The Importance of Congressional Oversight
It has been a busy week in Washington. Congress is investigating several situations including the targeting of certain political organizations by the Internal Revenue Service (IRS), and reports the Secretary of Health and Human Services may have improperly solicited outside funds to help implement the health care law. Many important questions remain, underscoring the need for Congress to continue its oversight of the executive branch.
Last week, the IRS admitted the agency had inappropriately targeted conservative organizations applying for tax exempt status. Applicants with names including words such as “tea party” and “patriots” were subjected to additional review, audits, and intrusive questioning about their fundraising, volunteers, and activities. IRS employees even may have illegally released confidential taxpayer information.
This issue is not new. The House Committee on Ways and Means, on which I serve, has been investigating these allegations for nearly two years. We now know senior officials at the IRS became aware as early as June 2011 the agency had been targeting conservative groups since mid-2010. However, the agency denied these charges in meetings with the committee, subcommittee hearings, and numerous written responses to the committee.
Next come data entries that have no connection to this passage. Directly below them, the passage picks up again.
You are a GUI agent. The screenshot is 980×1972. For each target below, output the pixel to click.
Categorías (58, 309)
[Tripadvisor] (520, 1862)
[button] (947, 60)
This is not a conservative issue, nor a liberal issue – members of both parties agree such action by the IRS is an abuse of power and should not be tolerated. I was pleased to see President Obama condemn the agency’s practices, and the resignation of the IRS Acting Director Steven Miller was appropriate. However, this resignation does not end the investigation, nor does it change the culture of this Administration. It is critical Congress get to the bottom of this case because it is not clear the White House can be entrusted to conduct an internal review to correct this problem.
The Ways and Means Committee, which has jurisdiction over the tax code, has held a hearing on this matter and we will continue to vigorously review this issue on a bipartisan basis, seek those responsible and ensure they are held accountable.
The Ways and Means Committee also is looking into recent reports Secretary of Health and Human Services Kathleen Sebelius solicited outside donations from private health care companies, non-profit organizations, churches and others to help promote the President’s health care law. These reports represent a potential conflict of interest because the Secretary asked for financial support from the very organizations forced to comply with the law and regulated by the Department of Health and Human Services.
On Monday, 22 of my colleagues on the committee and I sent a letter to Secretary Sebelius seeking to clarify these reports. We asked the Secretary to answer several questions regarding the potential conflict of interest and whether she violated federal ethics regulations, which bar augmentation of congressional appropriations.
In the past week we have seen examples of why Congress must serve as a watchdog for the public. Oversight of the President and the Administration is not a partisan exercise – it is an important function of the legislative branch.